YB - As pesquisas que efetuamos mostraram que o maior perigo é representado pela ação dos radionuclídeos incorporados no organismo, especialmente o césio radioativo. Se não pusermos fim a esse processo, as consequências podem ser trágicas. Eis por que um controle rigoroso da presença do césio radioativo nos produtos alimentares é indispensável. Isso interessa sobretudo às crianças, que são mais sensíveis ao césio radioativo. Aliás, a situação demográfica me preocupa muito, pois a mortalidade da população na província de Gomel ultrapassa em 1,6 a natalidade. Sublinho que o fato tem a ver não apenas, nem antes de tudo, com tumores malignos, mas também com alterações dos sistemas de metabolismo intenso, como os sistemas cardiovascular, nervoso, imunitário, endócrino, urinário, digestivo e de reprodução.
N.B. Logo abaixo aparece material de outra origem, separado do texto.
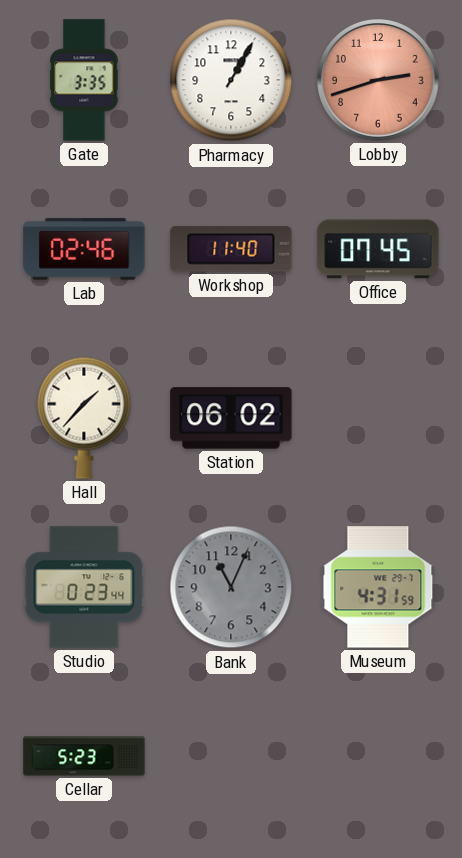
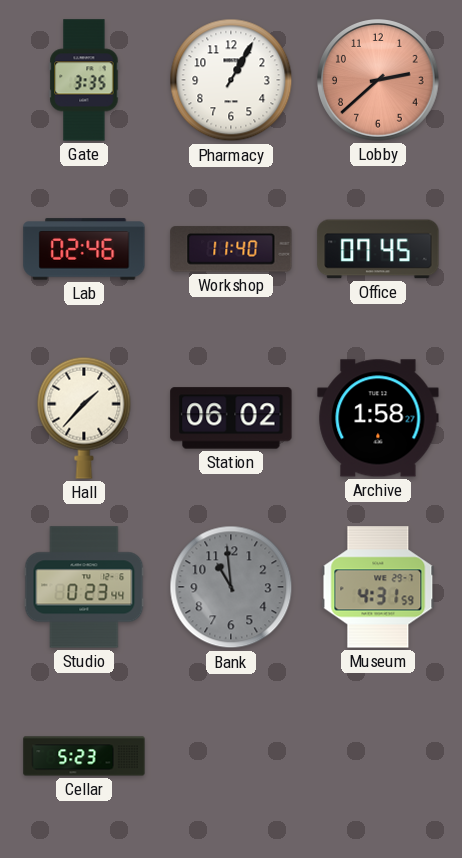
Lobby: 2:42 -> 2:38
Archive: none -> 1:58
Bank: 11:04 -> 10:59
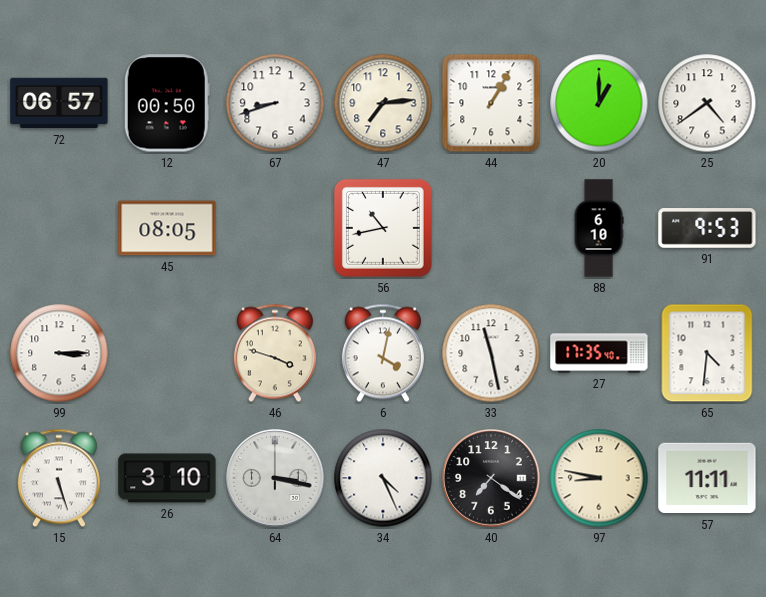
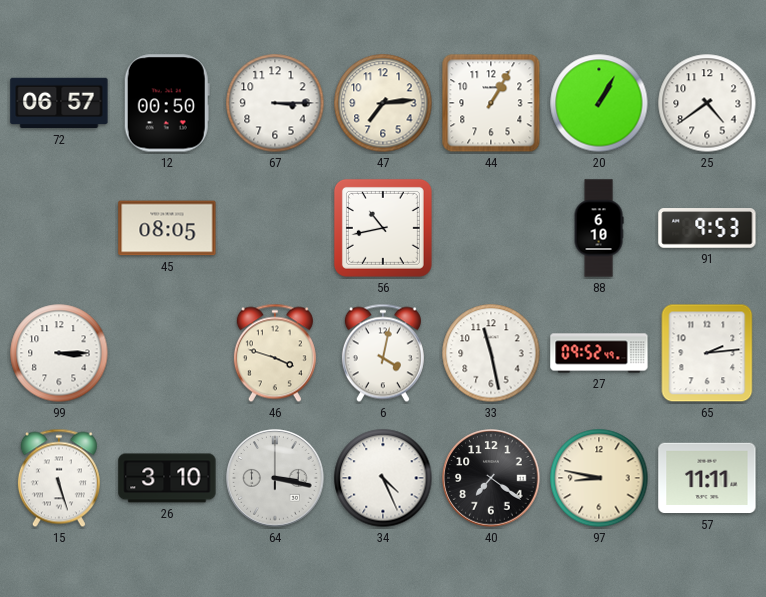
67: 8:42 -> 3:15
20: 1:00 -> 1:05
27: 17:35 -> 09:52
65: 4:31 -> 2:14
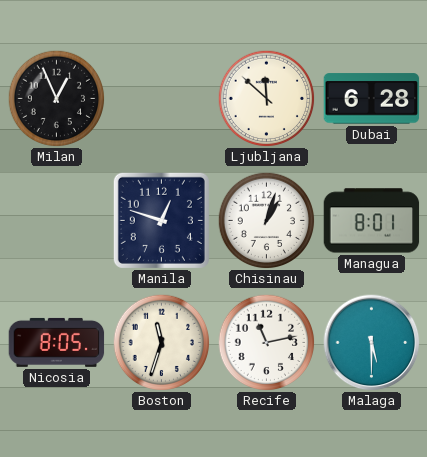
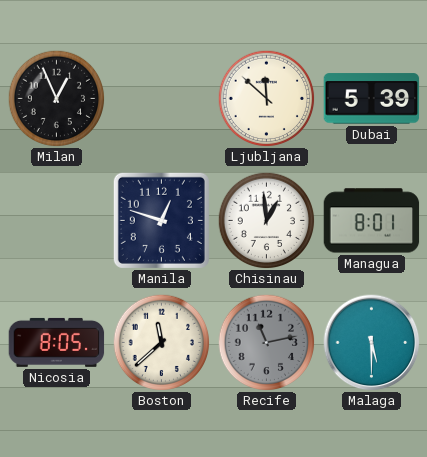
Dubai: 6:28 -> 5:39
Chisinau: 1:03 -> 12:59
Boston: 11:33 -> 11:38
Recife dial: white -> grey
O césio-137 exerce sua ação desfavorável antes de tudo sobre o sistema energético das células fortemente diferenciadas, o que provoca sua necrose, assim como, finalmente, em muitos casos, a morte de todo o organismo.

Qual é o perigo para as futuras gerações?
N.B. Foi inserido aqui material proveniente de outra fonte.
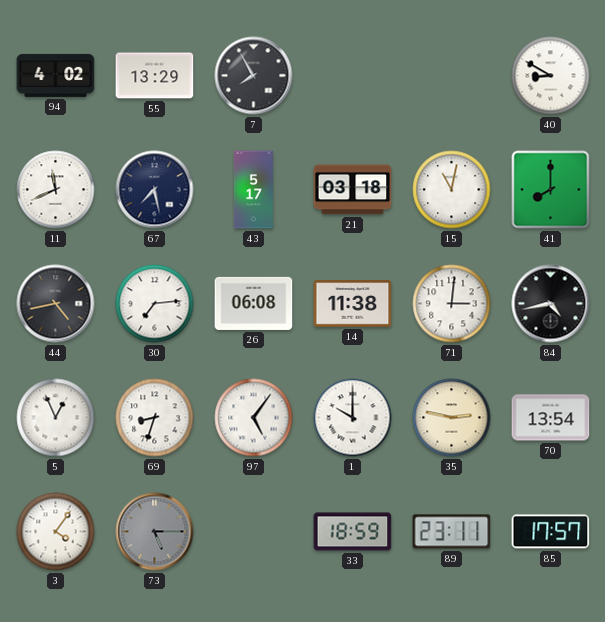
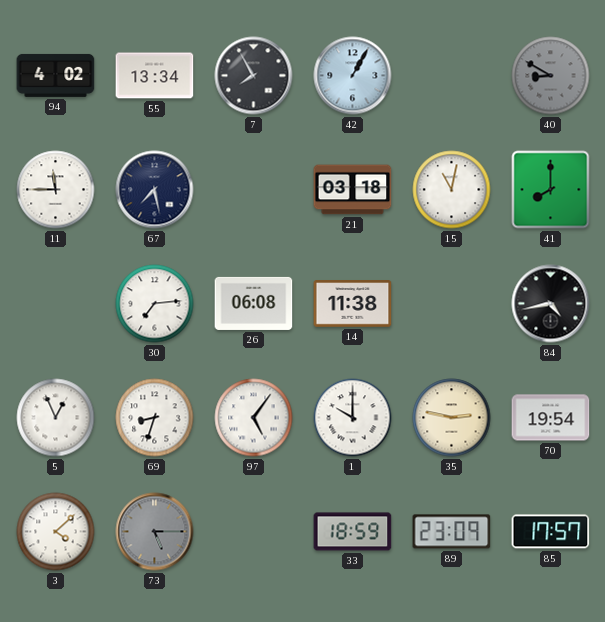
55: 13:29 -> 13:34
42: none -> 1:05
40 dial: white -> grey
11: 11:41 -> 11:45
43: 5:17 -> none
44: 4:43 -> none
71: 3:01 -> none
70: 13:54 -> 19:54
3: 4:06 -> 4:08
89: 23:11 -> 23:09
YB - Levando em conta a ação direta do césio radioativo sobre os jovens, sobre a formação de seu sistema reprodutivo e sobre os outros sistemas essenciais, bem como modificações genéticas nas células sexuais, temos que ficar atentos em relação à saúde das futuras gerações.

A ajuda fornecida à república da Bielorrússia para a liquidação das consequências da catástrofe da central atômica de Chernobyl é suficiente?
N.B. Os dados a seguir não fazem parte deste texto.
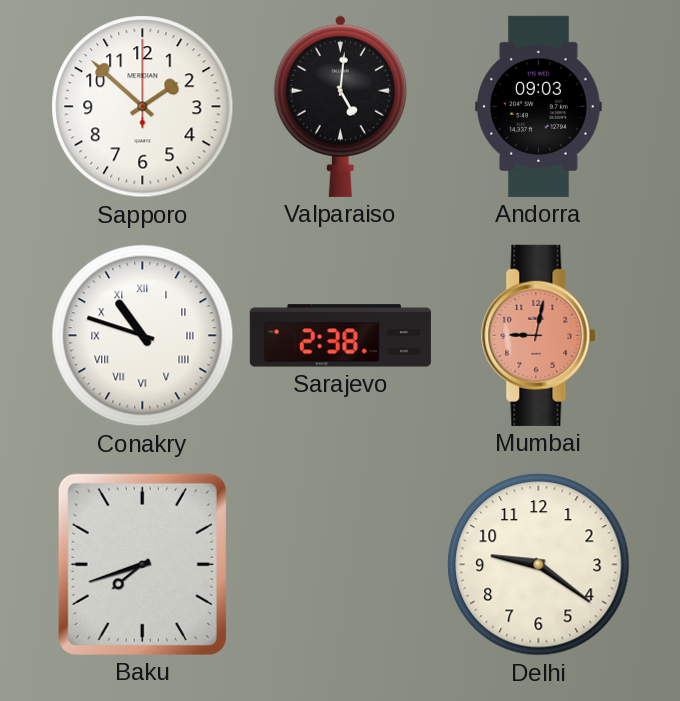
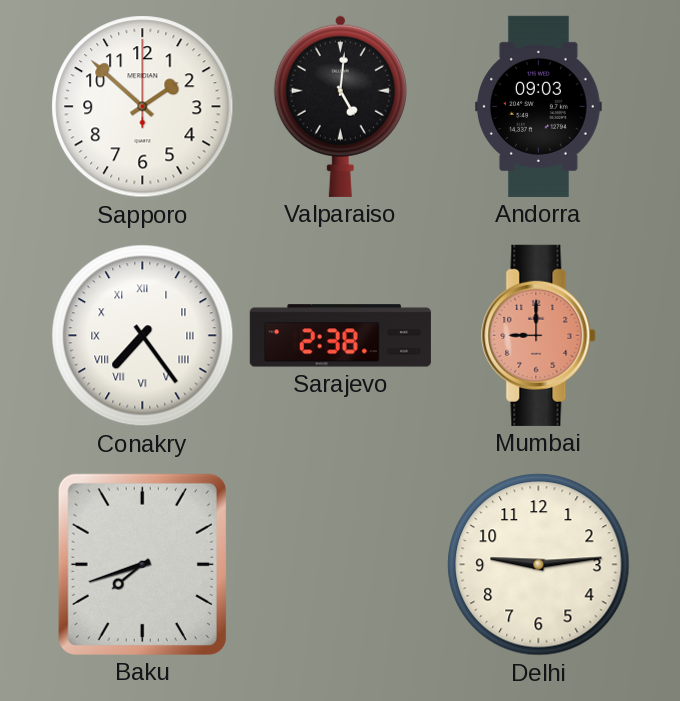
Conakry: 10:48 -> 7:24
Mumbai: 9:02 -> 9:00
Delhi: 9:21 -> 9:14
YB - Para poder apreciar o valor dessa ajuda, é necessário determinar a gravidade do prejuízo causado à saúde das populações em consequência da catástrofe de Chernobyl. Penso que a ajuda mais importante deve ser orientada para a prevenção das doenças que podem surgir, que evoquei antes. O problema de Chernobyl é do mundo inteiro. Penso que a ajuda da comunidade mundial é necessária para a liquidação de suas consequências.

O senhor acaba de começar a trabalhar no instituto Belrad. de que aparelhagem terá necessidade para seu trabalho?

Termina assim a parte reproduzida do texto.